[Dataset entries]
%%

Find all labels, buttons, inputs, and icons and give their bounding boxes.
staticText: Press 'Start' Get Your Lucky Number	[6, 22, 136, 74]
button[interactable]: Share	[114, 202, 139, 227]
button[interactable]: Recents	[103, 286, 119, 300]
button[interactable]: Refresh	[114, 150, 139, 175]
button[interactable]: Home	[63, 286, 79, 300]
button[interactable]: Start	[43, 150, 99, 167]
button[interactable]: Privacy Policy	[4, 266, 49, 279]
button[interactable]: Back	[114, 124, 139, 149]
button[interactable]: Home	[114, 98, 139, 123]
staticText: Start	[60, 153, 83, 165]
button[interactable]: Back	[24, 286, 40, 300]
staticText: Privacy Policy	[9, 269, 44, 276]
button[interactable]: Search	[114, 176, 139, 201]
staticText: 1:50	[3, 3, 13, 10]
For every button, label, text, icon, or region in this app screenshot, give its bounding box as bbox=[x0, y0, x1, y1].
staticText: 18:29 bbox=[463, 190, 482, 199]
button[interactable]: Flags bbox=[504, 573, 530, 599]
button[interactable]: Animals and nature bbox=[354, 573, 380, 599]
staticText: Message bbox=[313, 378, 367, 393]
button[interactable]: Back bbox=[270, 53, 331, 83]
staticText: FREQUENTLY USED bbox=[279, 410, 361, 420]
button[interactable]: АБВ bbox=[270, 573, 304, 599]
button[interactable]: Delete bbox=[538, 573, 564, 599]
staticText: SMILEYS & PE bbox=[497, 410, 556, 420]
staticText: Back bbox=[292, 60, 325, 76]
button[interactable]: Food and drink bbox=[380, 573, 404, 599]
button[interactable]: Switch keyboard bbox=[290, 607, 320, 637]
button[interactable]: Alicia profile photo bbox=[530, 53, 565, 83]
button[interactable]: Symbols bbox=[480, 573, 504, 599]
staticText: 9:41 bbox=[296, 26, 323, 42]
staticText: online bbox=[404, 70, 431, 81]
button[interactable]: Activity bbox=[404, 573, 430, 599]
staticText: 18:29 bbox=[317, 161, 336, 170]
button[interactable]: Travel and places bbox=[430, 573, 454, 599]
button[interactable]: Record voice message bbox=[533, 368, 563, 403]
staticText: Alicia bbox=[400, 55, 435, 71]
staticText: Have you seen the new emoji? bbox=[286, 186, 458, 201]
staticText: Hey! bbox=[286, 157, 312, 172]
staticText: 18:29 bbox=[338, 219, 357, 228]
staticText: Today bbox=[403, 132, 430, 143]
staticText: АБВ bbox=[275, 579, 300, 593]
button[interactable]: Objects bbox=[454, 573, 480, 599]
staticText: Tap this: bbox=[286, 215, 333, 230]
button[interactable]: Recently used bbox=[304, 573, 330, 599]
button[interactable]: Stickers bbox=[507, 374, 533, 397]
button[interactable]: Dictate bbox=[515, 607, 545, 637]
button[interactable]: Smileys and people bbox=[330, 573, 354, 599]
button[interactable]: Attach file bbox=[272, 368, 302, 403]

%%

• Exercise aim: The required answer is every line of the data, duplicated exactly.

• Your response:
Find all labels, buttons, inputs, and icons and give their bounding boxes.
staticText: Press 'Start' Get Your Lucky Number	[6, 22, 136, 74]
button[interactable]: Share	[114, 202, 139, 227]
button[interactable]: Recents	[103, 286, 119, 300]
button[interactable]: Refresh	[114, 150, 139, 175]
button[interactable]: Home	[63, 286, 79, 300]
button[interactable]: Start	[43, 150, 99, 167]
button[interactable]: Privacy Policy	[4, 266, 49, 279]
button[interactable]: Back	[114, 124, 139, 149]
button[interactable]: Home	[114, 98, 139, 123]
staticText: Start	[60, 153, 83, 165]
button[interactable]: Back	[24, 286, 40, 300]
staticText: Privacy Policy	[9, 269, 44, 276]
button[interactable]: Search	[114, 176, 139, 201]
staticText: 1:50	[3, 3, 13, 10]
For every button, label, text, icon, or region in this app screenshot, give its bounding box as bbox=[x0, y0, x1, y1].
staticText: 18:29 bbox=[463, 190, 482, 199]
button[interactable]: Flags bbox=[504, 573, 530, 599]
button[interactable]: Animals and nature bbox=[354, 573, 380, 599]
staticText: Message bbox=[313, 378, 367, 393]
button[interactable]: Back bbox=[270, 53, 331, 83]
staticText: FREQUENTLY USED bbox=[279, 410, 361, 420]
button[interactable]: АБВ bbox=[270, 573, 304, 599]
button[interactable]: Delete bbox=[538, 573, 564, 599]
staticText: SMILEYS & PE bbox=[497, 410, 556, 420]
staticText: Back bbox=[292, 60, 325, 76]
button[interactable]: Food and drink bbox=[380, 573, 404, 599]
button[interactable]: Switch keyboard bbox=[290, 607, 320, 637]
button[interactable]: Alicia profile photo bbox=[530, 53, 565, 83]
button[interactable]: Symbols bbox=[480, 573, 504, 599]
staticText: 9:41 bbox=[296, 26, 323, 42]
staticText: online bbox=[404, 70, 431, 81]
button[interactable]: Activity bbox=[404, 573, 430, 599]
staticText: 18:29 bbox=[317, 161, 336, 170]
button[interactable]: Travel and places bbox=[430, 573, 454, 599]
button[interactable]: Record voice message bbox=[533, 368, 563, 403]
staticText: Alicia bbox=[400, 55, 435, 71]
staticText: Have you seen the new emoji? bbox=[286, 186, 458, 201]
staticText: Hey! bbox=[286, 157, 312, 172]
staticText: 18:29 bbox=[338, 219, 357, 228]
staticText: Today bbox=[403, 132, 430, 143]
staticText: АБВ bbox=[275, 579, 300, 593]
button[interactable]: Objects bbox=[454, 573, 480, 599]
staticText: Tap this: bbox=[286, 215, 333, 230]
button[interactable]: Recently used bbox=[304, 573, 330, 599]
button[interactable]: Stickers bbox=[507, 374, 533, 397]
button[interactable]: Dictate bbox=[515, 607, 545, 637]
button[interactable]: Smileys and people bbox=[330, 573, 354, 599]
button[interactable]: Attach file bbox=[272, 368, 302, 403]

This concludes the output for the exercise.